His three-volume study of the South African composer Arnold van Wyk, entitled Nagmusiek (2014), drew heavily on decolonial and deconstructive theories of the archive and Paul Ricoeur’s narratological theories of mimesis to circumvent the problems of writing in Afrikaans about apartheid-era musical composition. Nagmusiek, written in Afrikaans and English, engages in a complex strategy of slipping into and out of fiction, documentary biography, conventional biography and autobiography, while performing a comprehensive listing and categorization of primary manuscript sources relating to Van Wyk music. The book has been described as a radical materialization of Walter Mignolo’s notion of ‘epistemic delinking’, and an enquiry into ‘the relationship between art, academia and fascism’. The book has received awards recognizing it both as an important work of fiction and as a form of non-fiction.

Muller's work to establish and develop the Documentation Centre for Music at Stellenbosch University has led to the acquisition of more than thirty music archives, many of which have subsequently led to important new research. The acquisition of the Eoan Group archive, for example, led to an important oral history project published by The Eoan Group Project as Eoan – Our Story, as well as a documentary film by Aryan Kaganof entitled An Inconsolable Memory (2013, 110 minutes). Apart from Kaganof, with whom he has also worked on the films Say it with Flowers (2017, 24 minutes) and Nagmusiek for you only (2015, 65 minutes), Muller has also written about and collaborated with many composers and performers, as well as the visual artists Roelof van Wyk and Manfred Zylla.
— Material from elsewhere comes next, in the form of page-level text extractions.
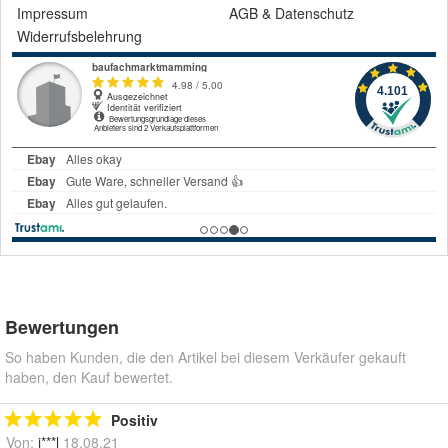
Impressum
AGB
&
Datenschutz
Widerrufsbelehrung
Bewertungen
So haben Kunden, die den Artikel bei diesem Verkäufer gekauft
haben, den Kauf bewertet.
Positiv
Von:
i***l
18.08.21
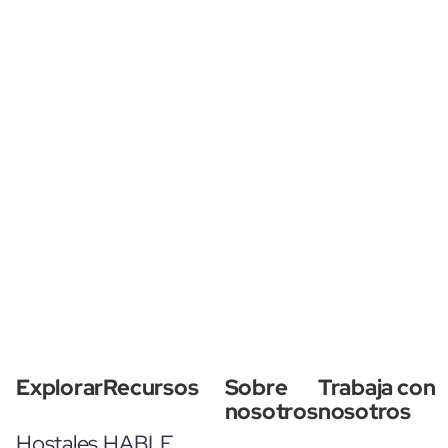
Explorar
Recursos
Sobre
Trabaja con
nosotros
nosotros
Hostales
HABLE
Muller has often written about social and political issues as these intersect with music history and aesthetics. Much of this writing has been for lay readers, especially in the decade he wrote for the Afrikaans newspaper, Die Burger. A specific example is the 2004 review of composer Hendrik Hofmeyr’s composition Sinfonia Africana, which led to a vigorous public debate about compositional aesthetics in post-apartheid South Africa. He has also been actively engaged in debates about the place of Afrikaans in post-apartheid South African tertiary institutions.

==Awards==
- Suid-Afrikaanse Akademie vir Wetenskap en Kuns Eugène Marais Prize for a first or early belletristic work awarded to Nagmusiek, 2016.
- Andrew W. Mellon Foundation Award for a series of research projects entitled ‘Delinking Encounters’ (funding cycle of five years), 2015.
- Fowler-Hamilton Visiting Research Fellowship, Christ Church, Oxford, September to December 2015.
- Chancellor's Award for Research, Stellenbosch University, 2015.
- kykNET-Rapport Prize (non-fiction) awarded to Nagmusiek, 2015.
- Jan Rabie Rapport Prize for debut fiction awarded to Nagmusiek, 2015.
- University of Johannesburg Debut Prize for Creative Writing in Afrikaans for Nagmusiek, 2015.
- Newton Advanced Fellowship Award (with co-applicant Dr. Jonathan Eato from York University) for South African Jazz Cultures and the Archive, 2015.

==Books==

- The Journey to the South (Stellenbosch: African SunMedia, 2019).
- Nagmusiek (Johannesburg: Fourthwall Books, 2014).
- Eoan – Our Story (Johannesburg: Fourthwall Books, 2013), eds. Hilde Roos and Wayne Muller, authored by the Eoan History Project.
- A Composer in Africa: Essays on the Life and Work of Stefans Grové (Stellenbosch: SUN Press, 2006), co-edited with Chris Walton.
- Gender and Sexuality in South African Music (Stellenbosch: SUN Press, 2005), co-edited with Chris Walton.